_Prompt:_ What is the number of lines in the data holding the word "Alternate"? Give that number by itself.

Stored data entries

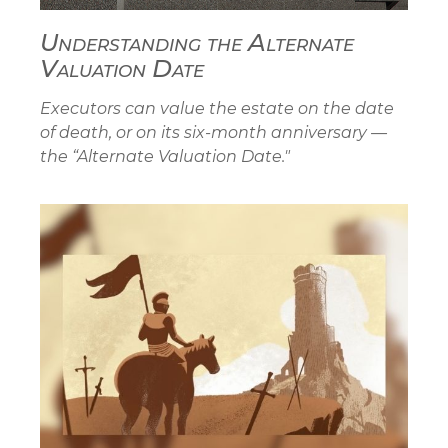
Understanding the Alternate
Valuation Date
Executors can value the estate on the date
of death, or on its six-month anniversary —
the “Alternate Valuation Date."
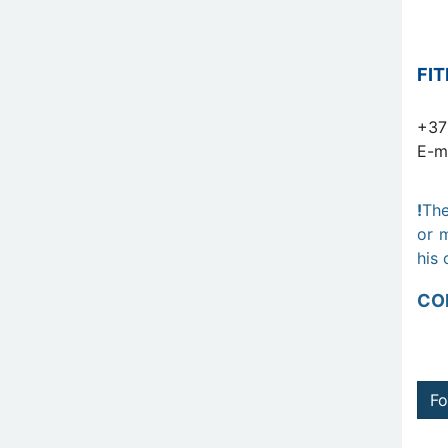
FI
+37
E-m
!
The
or m
his 
CO
Fo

_Answer box:_ 2